== Task ==
Locate the line that contains "お守りの種類・意味20選" in the entries below, then repeat it and every following line through the line that contains "印度怎么玩一拳超人：最强之男？海外党国服游戏加速避坑指南", exactly, and no others.

== Input for this task ==
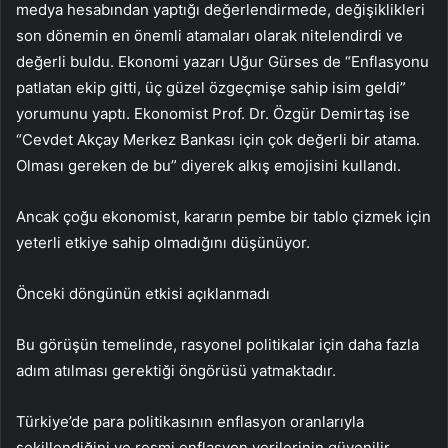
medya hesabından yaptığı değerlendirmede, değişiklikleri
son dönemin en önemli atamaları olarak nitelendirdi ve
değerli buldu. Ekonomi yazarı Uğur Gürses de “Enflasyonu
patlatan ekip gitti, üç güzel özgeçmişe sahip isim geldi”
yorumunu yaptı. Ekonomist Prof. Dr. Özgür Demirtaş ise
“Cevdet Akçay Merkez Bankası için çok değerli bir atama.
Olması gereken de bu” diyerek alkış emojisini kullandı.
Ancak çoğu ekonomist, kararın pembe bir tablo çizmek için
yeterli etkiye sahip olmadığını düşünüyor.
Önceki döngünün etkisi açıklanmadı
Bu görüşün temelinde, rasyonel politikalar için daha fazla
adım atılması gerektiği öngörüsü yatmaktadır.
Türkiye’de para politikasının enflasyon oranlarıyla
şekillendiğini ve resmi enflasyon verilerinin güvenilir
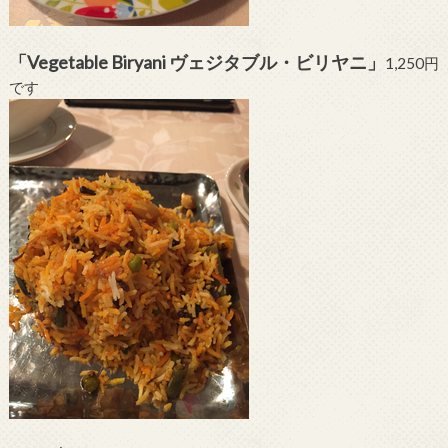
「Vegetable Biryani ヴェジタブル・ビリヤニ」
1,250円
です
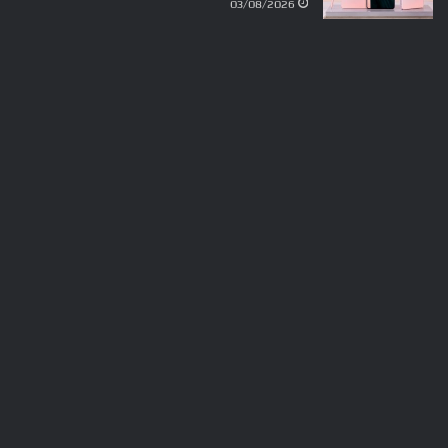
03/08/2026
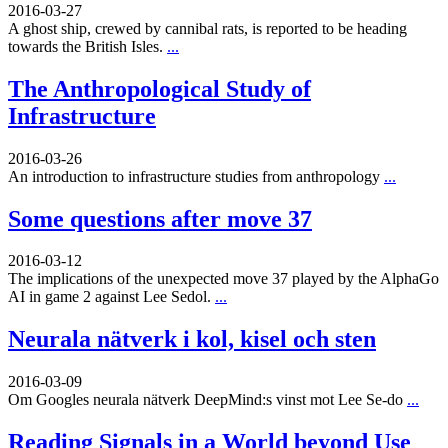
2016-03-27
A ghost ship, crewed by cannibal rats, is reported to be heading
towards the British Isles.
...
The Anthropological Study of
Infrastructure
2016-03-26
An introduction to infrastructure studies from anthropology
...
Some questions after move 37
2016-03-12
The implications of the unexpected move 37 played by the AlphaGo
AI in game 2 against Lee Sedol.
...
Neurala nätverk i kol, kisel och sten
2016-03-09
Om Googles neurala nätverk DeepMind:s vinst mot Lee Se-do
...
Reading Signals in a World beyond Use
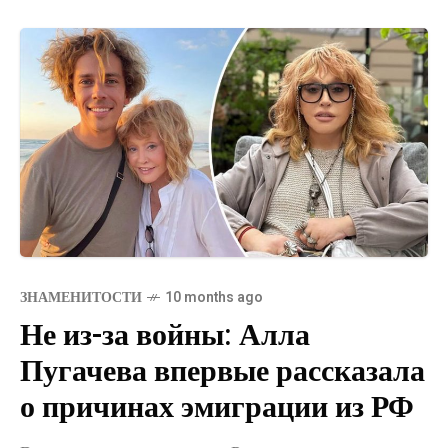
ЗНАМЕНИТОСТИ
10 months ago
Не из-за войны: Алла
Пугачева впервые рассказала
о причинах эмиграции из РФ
--
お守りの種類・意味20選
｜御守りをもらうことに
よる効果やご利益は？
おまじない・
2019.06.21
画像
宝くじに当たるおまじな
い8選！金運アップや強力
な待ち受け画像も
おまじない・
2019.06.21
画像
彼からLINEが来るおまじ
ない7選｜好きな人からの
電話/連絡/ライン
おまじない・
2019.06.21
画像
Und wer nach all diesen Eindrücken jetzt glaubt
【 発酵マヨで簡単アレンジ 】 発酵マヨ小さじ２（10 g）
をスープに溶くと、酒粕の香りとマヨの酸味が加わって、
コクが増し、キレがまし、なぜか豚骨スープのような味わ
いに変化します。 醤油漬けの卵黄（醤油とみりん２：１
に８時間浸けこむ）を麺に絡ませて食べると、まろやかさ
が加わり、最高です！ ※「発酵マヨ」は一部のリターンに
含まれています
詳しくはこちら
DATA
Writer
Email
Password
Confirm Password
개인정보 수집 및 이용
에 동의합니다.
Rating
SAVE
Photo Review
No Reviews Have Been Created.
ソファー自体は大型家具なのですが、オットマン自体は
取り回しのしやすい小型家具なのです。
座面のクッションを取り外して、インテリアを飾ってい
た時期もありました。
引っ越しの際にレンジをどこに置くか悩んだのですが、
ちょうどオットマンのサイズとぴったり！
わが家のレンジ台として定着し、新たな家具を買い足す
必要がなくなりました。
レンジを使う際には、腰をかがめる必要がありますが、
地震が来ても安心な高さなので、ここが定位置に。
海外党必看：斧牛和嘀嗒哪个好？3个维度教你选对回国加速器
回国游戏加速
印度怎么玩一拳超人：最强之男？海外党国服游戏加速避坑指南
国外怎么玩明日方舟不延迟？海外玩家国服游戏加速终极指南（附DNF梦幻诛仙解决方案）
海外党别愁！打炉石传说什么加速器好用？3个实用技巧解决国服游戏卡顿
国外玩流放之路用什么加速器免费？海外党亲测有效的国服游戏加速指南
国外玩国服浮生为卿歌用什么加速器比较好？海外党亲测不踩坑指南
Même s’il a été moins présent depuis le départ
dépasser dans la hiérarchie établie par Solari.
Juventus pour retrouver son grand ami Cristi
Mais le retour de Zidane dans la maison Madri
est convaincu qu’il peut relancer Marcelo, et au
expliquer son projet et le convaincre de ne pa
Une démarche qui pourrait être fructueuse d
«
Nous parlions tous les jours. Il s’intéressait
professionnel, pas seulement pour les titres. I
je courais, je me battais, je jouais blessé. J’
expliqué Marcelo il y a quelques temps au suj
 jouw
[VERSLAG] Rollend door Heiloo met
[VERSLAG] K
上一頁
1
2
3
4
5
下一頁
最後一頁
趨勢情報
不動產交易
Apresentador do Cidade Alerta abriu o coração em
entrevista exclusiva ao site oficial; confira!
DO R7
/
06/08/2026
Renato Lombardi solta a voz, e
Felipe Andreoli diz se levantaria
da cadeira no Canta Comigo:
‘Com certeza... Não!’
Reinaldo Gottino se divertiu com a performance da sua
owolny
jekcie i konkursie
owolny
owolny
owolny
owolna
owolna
* * *
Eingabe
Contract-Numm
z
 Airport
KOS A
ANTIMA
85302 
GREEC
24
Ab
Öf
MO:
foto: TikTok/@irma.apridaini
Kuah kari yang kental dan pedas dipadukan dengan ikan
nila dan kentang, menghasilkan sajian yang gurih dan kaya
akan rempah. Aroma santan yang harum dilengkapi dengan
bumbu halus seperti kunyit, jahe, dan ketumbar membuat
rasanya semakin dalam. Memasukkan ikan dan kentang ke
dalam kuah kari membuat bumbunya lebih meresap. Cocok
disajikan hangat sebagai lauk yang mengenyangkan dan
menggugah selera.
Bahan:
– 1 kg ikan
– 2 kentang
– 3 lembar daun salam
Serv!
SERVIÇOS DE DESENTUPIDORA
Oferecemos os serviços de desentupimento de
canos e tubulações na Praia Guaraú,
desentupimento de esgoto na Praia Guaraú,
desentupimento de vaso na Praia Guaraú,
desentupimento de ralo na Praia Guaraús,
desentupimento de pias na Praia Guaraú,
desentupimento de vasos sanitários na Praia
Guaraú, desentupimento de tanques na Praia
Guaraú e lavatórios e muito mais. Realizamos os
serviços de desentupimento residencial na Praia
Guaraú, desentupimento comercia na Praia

== Response ==
お守りの種類・意味20選
｜御守りをもらうことに
よる効果やご利益は？
おまじない・
2019.06.21
画像
宝くじに当たるおまじな
い8選！金運アップや強力
な待ち受け画像も
おまじない・
2019.06.21
画像
彼からLINEが来るおまじ
ない7選｜好きな人からの
電話/連絡/ライン
おまじない・
2019.06.21
画像
Und wer nach all diesen Eindrücken jetzt glaubt
【 発酵マヨで簡単アレンジ 】 発酵マヨ小さじ２（10 g）
をスープに溶くと、酒粕の香りとマヨの酸味が加わって、
コクが増し、キレがまし、なぜか豚骨スープのような味わ
いに変化します。 醤油漬けの卵黄（醤油とみりん２：１
に８時間浸けこむ）を麺に絡ませて食べると、まろやかさ
が加わり、最高です！ ※「発酵マヨ」は一部のリターンに
含まれています
詳しくはこちら
DATA
Writer
Email
Password
Confirm Password
개인정보 수집 및 이용
에 동의합니다.
Rating
SAVE
Photo Review
No Reviews Have Been Created.
ソファー自体は大型家具なのですが、オットマン自体は
取り回しのしやすい小型家具なのです。
座面のクッションを取り外して、インテリアを飾ってい
た時期もありました。
引っ越しの際にレンジをどこに置くか悩んだのですが、
ちょうどオットマンのサイズとぴったり！
わが家のレンジ台として定着し、新たな家具を買い足す
必要がなくなりました。
レンジを使う際には、腰をかがめる必要がありますが、
地震が来ても安心な高さなので、ここが定位置に。
海外党必看：斧牛和嘀嗒哪个好？3个维度教你选对回国加速器
回国游戏加速
印度怎么玩一拳超人：最强之男？海外党国服游戏加速避坑指南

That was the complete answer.